這幾個月來,不但綺羅和楚連城的感情越來越好,若水和顧衝這對冤家,也由最初的互相看不順眼,發展到如今確定了戀人關係,若水也已經寫信給了她孃親,花姑姑也並沒有反對,兩人正在籌劃婚禮。
若水一聽綺羅提及顧衝,頓時臉紅了,她原本很是沉穩,但再沉穩的女子一碰到情愛之事,也會羞澀懵懂。
兩人正說著話,楚連城進來了,窗外日光正好,他一掀開簾子,就有無數道陽光跟著他湧了進來,門旁的水晶珠簾叮噹作響,道道絢麗的光芒綻放在他深藍色的眸底,隨著他的大步走近,織著暗色雲紋的黑色錦袍行雲流水一般掠過。
“阿蘿!”一看到綺羅,楚連城輪廓立體深刻的俊顏上立即綻開了欣喜的笑顏,他的發全都束起,以青玉冠扣著,更顯得他精神奕奕,俊美迷人。
若水很識趣地退了出去,楚連城走到綺羅身旁,可是綺羅卻只是淡淡掃了他一眼,就轉過頭去看窗外的風景。
“怎麼了?”楚連城坐在綺羅身邊,俯身貼到她玉臉上親了親,眼底有著深情款款。
綺羅轉眸看著他,半晌,忽然說道,“楚哥哥,我想出去轉轉!”
楚連城勾她瑤鼻,輕笑道,“又沒人拘著你,你想出去就出去啊!”
綺羅眸光一閃,她垂了眼簾,抿了抿粉脣,輕聲說道,“我是說,我想離開燕州一段時間。”
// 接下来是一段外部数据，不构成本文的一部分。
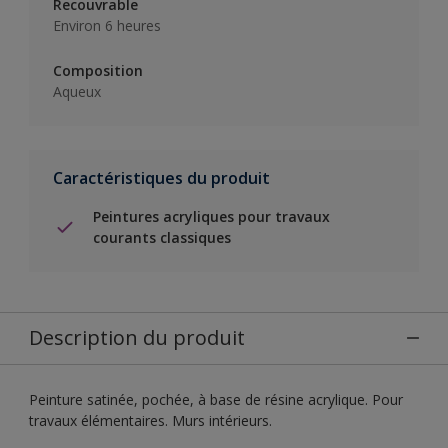
Recouvrable
Environ 6 heures
Composition
Aqueux
Caractéristiques du produit
Peintures acryliques pour travaux
courants classiques
Description du produit
Peinture satinée, pochée, à base de résine acrylique. Pour
travaux élémentaires. Murs intérieurs.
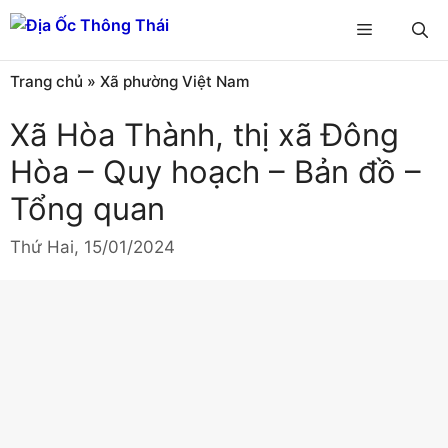
Chuyển
Menu
đến
nội
Trang chủ
»
Xã phường Việt Nam
dung
Xã Hòa Thành, thị xã Đông
Hòa – Quy hoạch – Bản đồ –
Tổng quan
Thứ Hai, 15/01/2024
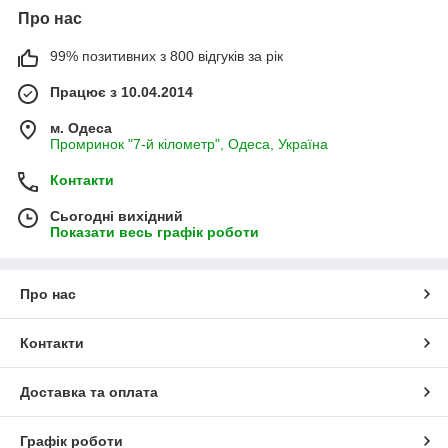
Про нас
99% позитивних з 800 відгуків за рік
Працює з 10.04.2014
м. Одеса
Промринок "7-й кілометр", Одеса, Україна
Контакти
Сьогодні вихідний
Показати весь графік роботи
Про нас
Контакти
Доставка та оплата
Графік роботи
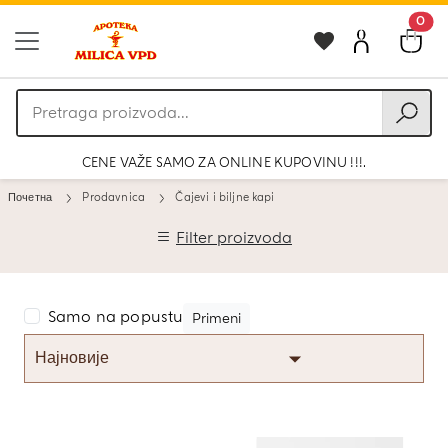
0
Pretraga
proizvoda
CENE VAŽE SAMO ZA ONLINE KUPOVINU !!!.
Почетна
Prodavnica
Čajevi i biljne kapi
Filter proizvoda
Samo na popustu
Primeni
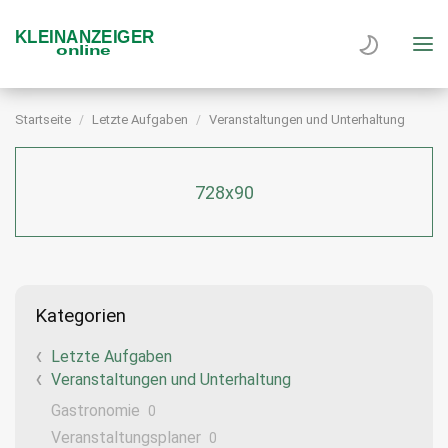
Startseite
Letzte Aufgaben
Veranstaltungen und Unterhaltung
728x90
Kategorien
Letzte Aufgaben
Veranstaltungen und Unterhaltung
Gastronomie
0
Veranstaltungsplaner
0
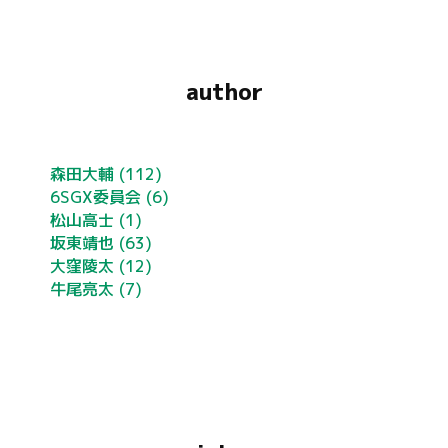
author
森田大輔
(112)
6SGX委員会
(6)
松山高士
(1)
坂東靖也
(63)
大窪陵太
(12)
牛尾亮太
(7)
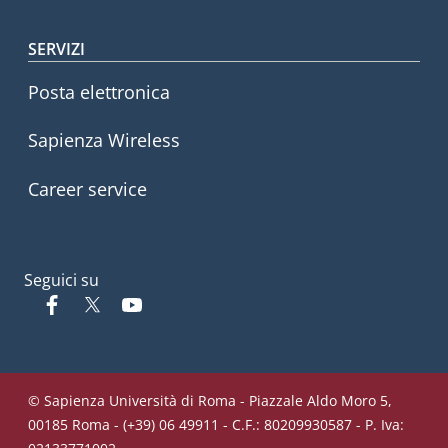
SERVIZI
Posta elettronica
Sapienza Wireless
Career service
Seguici su
Facebook
Twitter
YouTube
© Sapienza Università di Roma - Piazzale Aldo Moro 5,
00185 Roma - (+39) 06 49911 - C.F.: 80209930587 - P. Iva:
楚連城聞言,面色頓時變了,他緊緊抱住綺羅,像是生怕她會突然消失一般,聲音中都帶了緊張,“阿蘿,你在說什麼?為什麼要離開燕州?是不是我哪裡做得不好,惹你生氣了?”
綺羅望著他倏忽變得無比緊張的藍眸,她不禁蹙了蹙黛眉,微微扯了脣角說道,“楚哥哥,你別緊張,我不是要離開燕州,我只是想去清風谷看看師傅,這個月的二十三是他的祭日。”
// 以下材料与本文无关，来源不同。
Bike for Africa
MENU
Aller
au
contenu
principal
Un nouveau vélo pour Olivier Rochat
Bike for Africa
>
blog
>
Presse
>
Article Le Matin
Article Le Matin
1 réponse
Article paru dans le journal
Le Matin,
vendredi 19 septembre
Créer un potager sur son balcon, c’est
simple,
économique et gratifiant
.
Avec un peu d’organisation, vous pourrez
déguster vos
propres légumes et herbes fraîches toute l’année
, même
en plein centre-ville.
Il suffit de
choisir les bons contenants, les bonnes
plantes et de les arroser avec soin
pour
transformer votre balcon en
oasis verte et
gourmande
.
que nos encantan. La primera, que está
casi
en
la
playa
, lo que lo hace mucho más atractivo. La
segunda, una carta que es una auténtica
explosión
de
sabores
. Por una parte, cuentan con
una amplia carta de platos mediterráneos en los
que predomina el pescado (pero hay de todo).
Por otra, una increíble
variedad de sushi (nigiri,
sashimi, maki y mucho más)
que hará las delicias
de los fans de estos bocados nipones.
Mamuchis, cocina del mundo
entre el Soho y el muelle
楚連城深深看著綺羅,像是在判斷著她話裡的真假,藍眸裡依然跳動著緊張,“等我安排一下,我陪你去!”
綺羅搖頭,“不用了,你忙你的,清風谷離這裡也不過三四日的路程,我很快就會回來!”
“不行!”楚連城卻劍眉緊凝,堅持道,“我陪你去!”
綺羅眨了眨眼,捲翹的睫羽在眼下投下扇形的陰影,她望著他染滿了焦慮緊張的藍瞳,他黑中帶著紫色的瞳仁裡,似是有她的影子,好半晌,綺羅這才勾脣微笑,“好!”
聽到綺羅說好,楚連城似是鬆了口氣,方才他乍一聽到她說要離開燕州,他心中竟會感到無比的緊張和恐懼。
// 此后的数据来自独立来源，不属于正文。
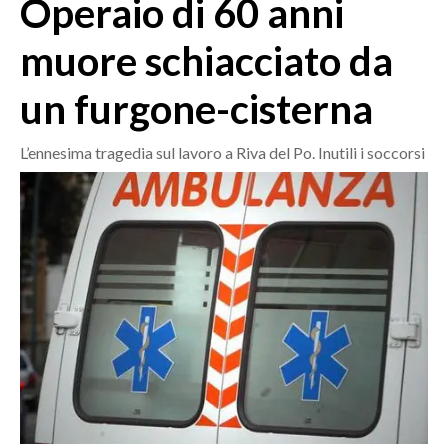
Operaio di 60 anni
MEDIO CAMPIDANO
ORISTANO E PROVINCIA
muore schiacciato da
SASSARI E PROVINCIA
un furgone-cisterna
GALLURA
NUORO E PROVINCIA
L’ennesima tragedia sul lavoro a Riva del Po. Inutili i soccorsi
OGLIASTRA
AGENDA
CRONACA
ITALIA
MONDO
POLITICA
ECONOMIA
SERVIZI ALLE IMPRESE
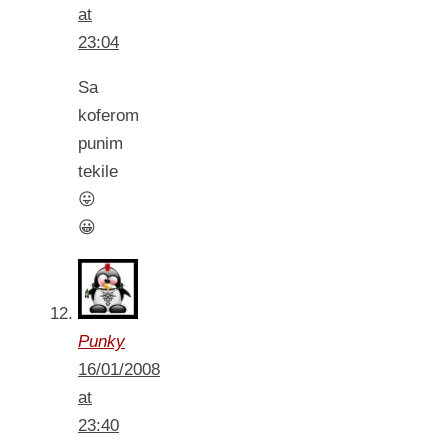
at
23:04
Sa
koferom
punim
tekile
😛
😀
Punky
16/01/2008
at
23:40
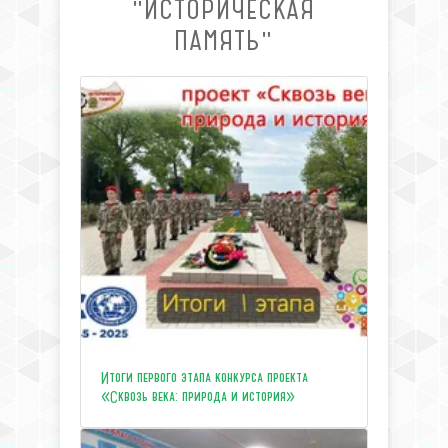
"ИСТОРИЧЕСКАЯ
ПАМЯТЬ"
Итоги первого этапа конкурса проекта
«Сквозь века: природа и история»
“阿蘿,我立即就去安排,三日後我陪你一起去!”楚連城緊緊抱著綺羅,將臉埋在她頸窩,拼命汲取著她身上那股獨有的清冷幽香。
綺羅沒什麼胃口,午膳只是草草用了點,她便困得睜不開眼睛,楚連城抱她上床睡覺,他什麼都沒做,只是看著她沉睡中的玉顏出神。
能擁有她,是他這輩子最大的幸運,有她在身邊,他可以忍受比過往那二十多年加起來還要痛苦百倍的事,可是,一旦擁有,就害怕失去,他總覺得今日她的話是一個訊號,她是不是厭倦了他,所以動了要離開他的心思?
不!他真的不能想象,萬一她執意要離開他,到那時,他該怎麼辦!不行!他不會讓她走,他不會給她這樣的機會!
楚連城見綺羅睡熟,便悄悄起身,又站在床前看了她許久,他才放下了床幔,掩門走了出去。
“王爺,我……能不能和你說幾句話?”若水一直就等著楚連城,見他出來,她便幾步走上前去。